++++ Record extracts ++++

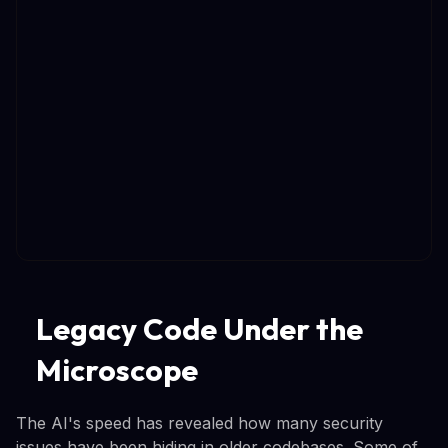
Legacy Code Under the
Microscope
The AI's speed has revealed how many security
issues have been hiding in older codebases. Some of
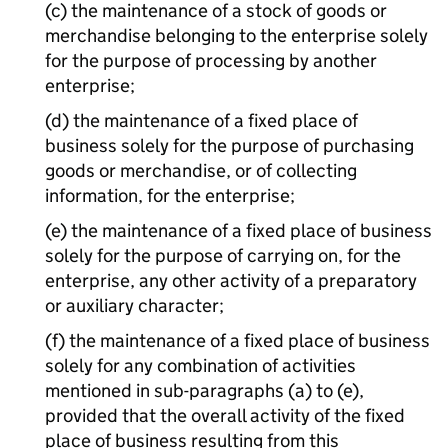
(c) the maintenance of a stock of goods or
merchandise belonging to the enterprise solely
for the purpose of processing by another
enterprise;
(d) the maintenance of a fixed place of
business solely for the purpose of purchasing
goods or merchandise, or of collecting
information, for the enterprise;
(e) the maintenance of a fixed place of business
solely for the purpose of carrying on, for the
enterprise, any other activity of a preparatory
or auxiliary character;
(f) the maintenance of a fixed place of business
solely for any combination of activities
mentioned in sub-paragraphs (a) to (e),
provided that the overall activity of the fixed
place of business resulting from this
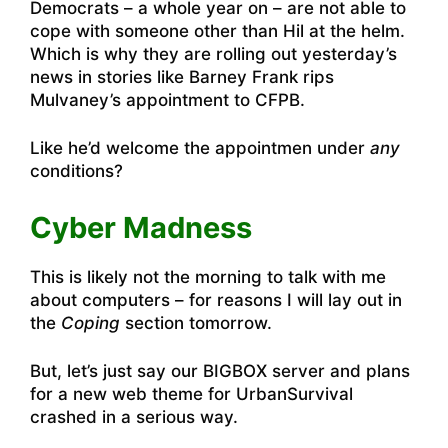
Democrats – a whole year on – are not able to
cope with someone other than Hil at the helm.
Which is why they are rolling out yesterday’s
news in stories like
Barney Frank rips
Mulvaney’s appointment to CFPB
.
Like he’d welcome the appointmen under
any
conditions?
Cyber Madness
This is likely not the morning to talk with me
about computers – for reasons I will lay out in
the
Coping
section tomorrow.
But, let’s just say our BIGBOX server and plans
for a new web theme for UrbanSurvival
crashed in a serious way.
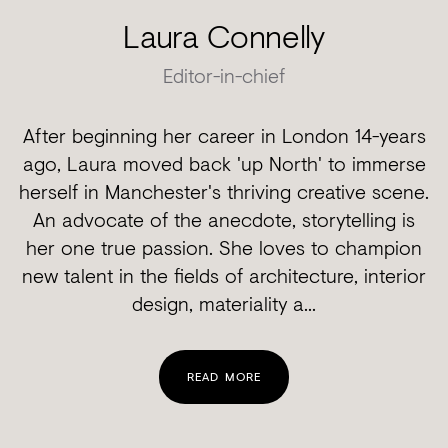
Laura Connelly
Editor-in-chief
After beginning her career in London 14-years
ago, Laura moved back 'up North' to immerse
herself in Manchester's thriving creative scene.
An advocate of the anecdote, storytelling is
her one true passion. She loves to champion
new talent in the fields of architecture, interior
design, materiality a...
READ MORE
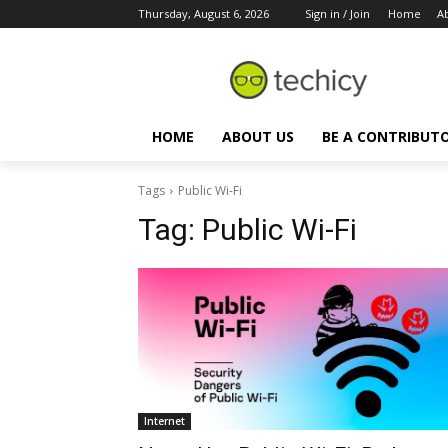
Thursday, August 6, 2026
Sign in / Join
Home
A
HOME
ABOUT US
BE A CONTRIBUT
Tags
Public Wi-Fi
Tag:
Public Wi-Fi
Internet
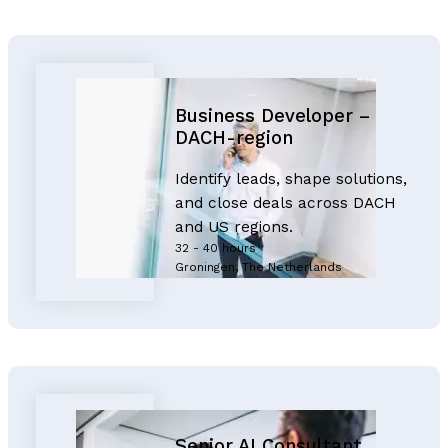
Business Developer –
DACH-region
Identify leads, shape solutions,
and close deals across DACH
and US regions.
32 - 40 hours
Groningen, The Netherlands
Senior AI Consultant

++++

| Your objective |
Lines in the data that include the word "goods" should all be copied.

| The answer |
(c) the maintenance of a stock of goods or
goods or merchandise, or of collecting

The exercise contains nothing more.